## Wednesday, July 05, 2017

### Combinations revisited

I've been trying to relearn some of the combinatorics I used to know, I redid a nice recursive algorithm (from early university days), with python it looks so beautiful and nice. A simple implementation is below, so nice and simple.

#
# I'm inspired by two algorithms I saw, both are recursive.
#
# Example:
# ((1, 2, 3, 4), 2) - means select 2 out of 3
# should produce (1, 2), (1, 3), (1, 4), (2, 3), (2, 4), (3, 4)
#
# The idea from a recursive perspective is this
# we pick an index - say 1, then we pick the next (n-1) elements
# to go with it
#

def rec_comb(a, i, j, k, n):
#
# array a built upto index i
# selected k at a time of max
# length n
#
if (i == k):
print a[0:k]
return
for l in range(j, n):
a[i] = l
rec_comb(a, i+1, l+1, k, n)
return

def combination(n, k):
#
# n (numbers from 1..n), chosen k at a time
#
a = [0 for i in range(0, n)]
rec_comb(a, 0, 0, k, n)
The sample output for ${6 \choose 3}$ is:

[0, 1, 2]
[0, 1, 3]
[0, 1, 4]
[0, 1, 5]
[0, 2, 3]
[0, 2, 4]
[0, 2, 5]
[0, 3, 4]
[0, 3, 5]
[0, 4, 5]
[1, 2, 3]
[1, 2, 4]
[1, 2, 5]
[1, 3, 4]
[1, 3, 5]
[1, 4, 5]
[2, 3, 4]
[2, 3, 5]
[2, 4, 5]
[3, 4, 5]

The output lends itself to a simple and nice iterative algorithm, I'll follow up on.
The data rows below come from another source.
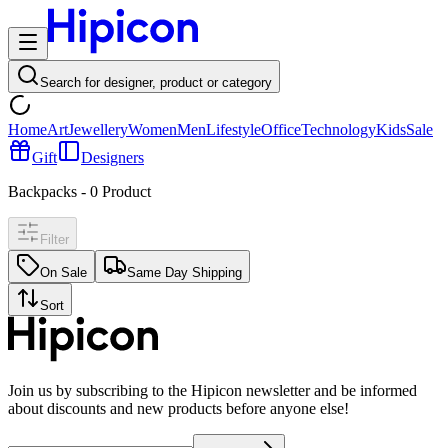
Search for designer, product or category
Home
Art
Jewellery
Women
Men
Lifestyle
Office
Technology
Kids
Sale
Gift
Designers
Backpacks
-
0
Product
Filter
On Sale
Same Day Shipping
Sort
Join us by subscribing to the Hipicon newsletter and be informed
about discounts and new products before anyone else!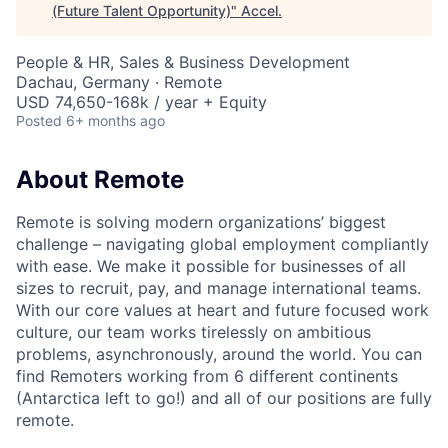
(Future Talent Opportunity)
"
Accel
.
People & HR, Sales & Business Development
Dachau, Germany · Remote
USD 74,650-168k / year + Equity
Posted
6+ months ago
About Remote
Remote is solving modern organizations’ biggest
challenge – navigating global employment compliantly
with ease. We make it possible for businesses of all
sizes to recruit, pay, and manage international teams.
With our core values at heart and future focused work
culture, our team works tirelessly on ambitious
problems, asynchronously, around the world. You can
find Remoters working from 6 different continents
(Antarctica left to go!) and all of our positions are fully
remote.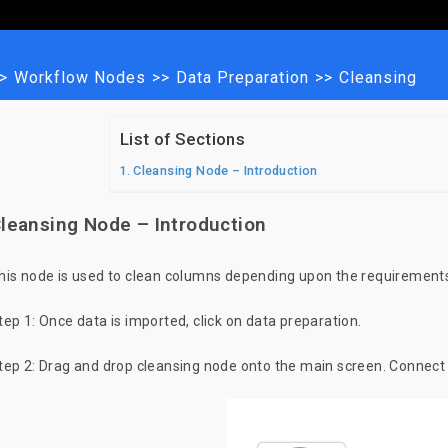
>
Workflow Nodes
>>
Data Preparation
>>
Cleansing
List of Sections
Cleansing Node – Introduction
leansing Node – Introduction
his node is used to clean columns depending upon the requirements
tep 1: Once data is imported, click on data preparation.
tep 2: Drag and drop cleansing node onto the main screen. Connect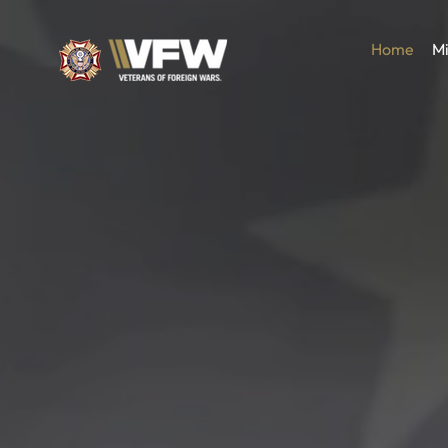
Home
Mi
The interesting follow up to combinatorial generation algorithms is using ranking and unranking. At this point, I think we need a O(n) to identify if two combinations are the same -- given in any order of elements. For example to compare $\{1, 2, 3\}, \{1, 3, 2\}, \{2, 1, 3\}, \{3, 1, 2\}, \{2, 3, 1\}, \{3, 2, 1\}$ we need to identify them and associate the same rank with them. I think for a subset of size $k$, the cost of ranking is $\theta(k)$, but I need to see if there is a better way to do it.